** Opening Records for the exercise block **

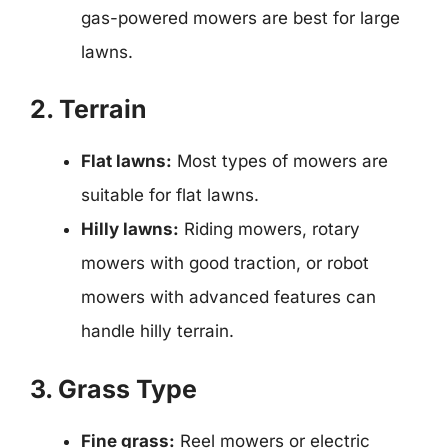
gas-powered mowers are best for large
lawns.
2. Terrain
Flat lawns:
Most types of mowers are
suitable for flat lawns.
Hilly lawns:
Riding mowers, rotary
mowers with good traction, or robot
mowers with advanced features can
handle hilly terrain.
3. Grass Type
Fine grass:
Reel mowers or electric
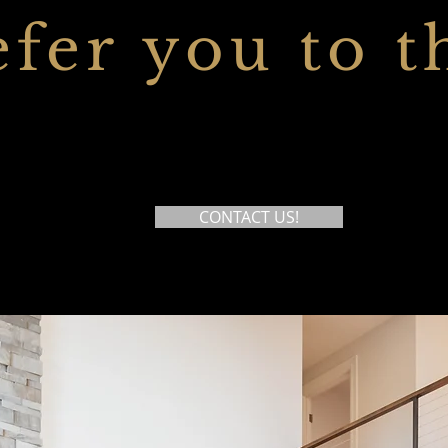
efer you to t
CONTACT US!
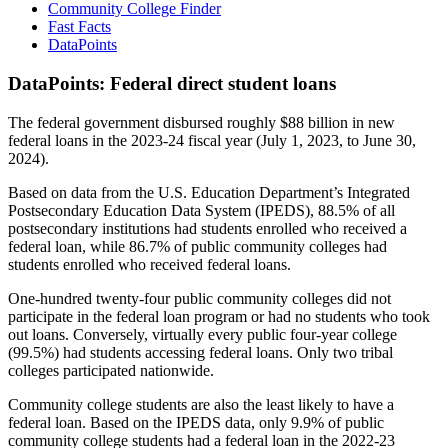
Community College Finder
Fast Facts
DataPoints
DataPoints: Federal direct student loans
The federal government disbursed roughly $88 billion in new
federal loans in the 2023-24 fiscal year (July 1, 2023, to June 30,
2024).
Based on data from the U.S. Education Department’s Integrated
Postsecondary Education Data System (IPEDS), 88.5% of all
postsecondary institutions had students enrolled who received a
federal loan, while 86.7% of public community colleges had
students enrolled who received federal loans.
One-hundred twenty-four public community colleges did not
participate in the federal loan program or had no students who took
out loans. Conversely, virtually every public four-year college
(99.5%) had students accessing federal loans. Only two tribal
colleges participated nationwide.
Community college students are also the least likely to have a
federal loan. Based on the IPEDS data, only 9.9% of public
community college students had a federal loan in the 2022-23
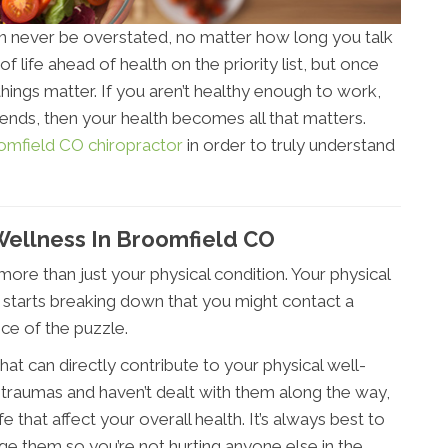
an never be overstated, no matter how long you talk
of life ahead of health on the priority list, but once
things matter. If you aren’t healthy enough to work,
riends, then your health becomes all that matters.
omfield CO chiropractor
in order to truly understand
Wellness In Broomfield CO
more than just your physical condition. Your physical
rt starts breaking down that you might contact a
ece of the puzzle.
at can directly contribute to your physical well-
 traumas and haven’t dealt with them along the way,
fe that affect your overall health. It’s always best to
e them so you’re not hurting anyone else in the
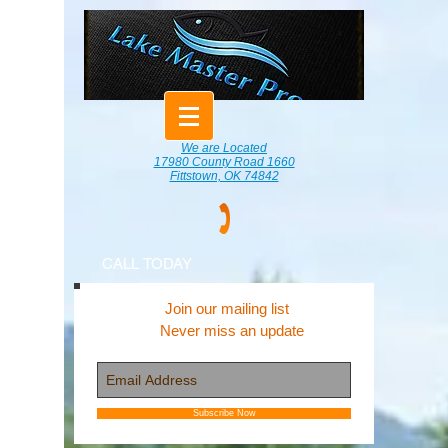
We are Located
17980 County Road 1660
Fittstown, OK 74842
CALL TODAY
Join our mailing list
Never miss an update
Subscribe Now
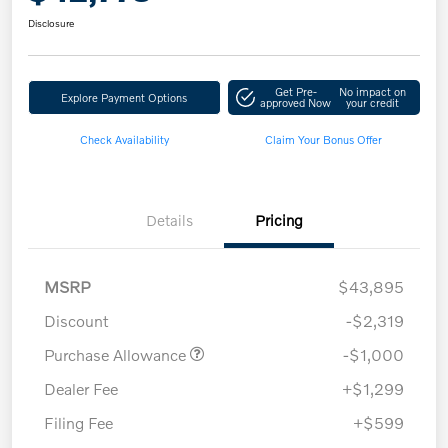
Disclosure
Get Pre-
No impact on
Explore Payment Options
approved Now
your credit
Check Availability
Claim Your Bonus Offer
Details
Pricing
MSRP
$43,895
Discount
-$2,319
Purchase Allowance
-$1,000
Dealer Fee
+$1,299
Filing Fee
+$599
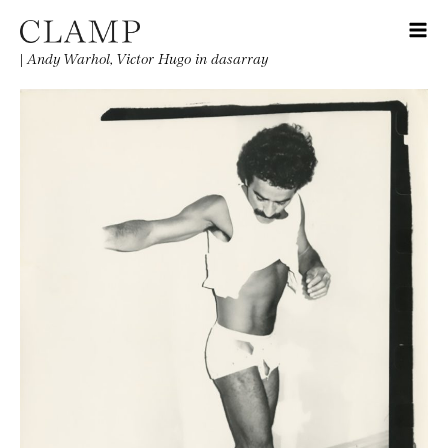
|
Andy Warhol, Victor Hugo in dasarray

** Closing Records for the exercise block **

> [Problem to work on]
Only the text of the records belongs in the answer, printed exactly and without pictures.

> [Result]
gas-powered mowers are best for large
lawns.
2. Terrain
Flat lawns:
Most types of mowers are
suitable for flat lawns.
Hilly lawns:
Riding mowers, rotary
mowers with good traction, or robot
mowers with advanced features can
handle hilly terrain.
3. Grass Type
Fine grass:
Reel mowers or electric
efer you to t
CONTACT US!
Community College Finder
Fast Facts
DataPoints
DataPoints: Federal direct student loans
The federal government disbursed roughly $88 billion in new
federal loans in the 2023-24 fiscal year (July 1, 2023, to June 30,
2024).
Based on data from the U.S. Education Department’s Integrated
Postsecondary Education Data System (IPEDS), 88.5% of all
postsecondary institutions had students enrolled who received a
federal loan, while 86.7% of public community colleges had
students enrolled who received federal loans.
One-hundred twenty-four public community colleges did not
participate in the federal loan program or had no students who took
out loans. Conversely, virtually every public four-year college
(99.5%) had students accessing federal loans. Only two tribal
colleges participated nationwide.
Community college students are also the least likely to have a
federal loan. Based on the IPEDS data, only 9.9% of public
community college students had a federal loan in the 2022-23
an never be overstated, no matter how long you talk
of life ahead of health on the priority list, but once
things matter. If you aren’t healthy enough to work,
riends, then your health becomes all that matters.
omfield CO chiropractor
in order to truly understand
Wellness In Broomfield CO
more than just your physical condition. Your physical
rt starts breaking down that you might contact a
ece of the puzzle.
at can directly contribute to your physical well-
 traumas and haven’t dealt with them along the way,
fe that affect your overall health. It’s always best to
e them so you’re not hurting anyone else in the
We are Located
17980 County Road 1660
Fittstown, OK 74842
CALL TODAY
Join our mailing list
Never miss an update
Subscribe Now
Disclosure
Get Pre-
No impact on
Explore Payment Options
approved Now
your credit
Check Availability
Claim Your Bonus Offer
Details
Pricing
MSRP
$43,895
Discount
-$2,319
Purchase Allowance
-$1,000
Dealer Fee
+$1,299
Filing Fee
+$599
|
Andy Warhol, Victor Hugo in dasarray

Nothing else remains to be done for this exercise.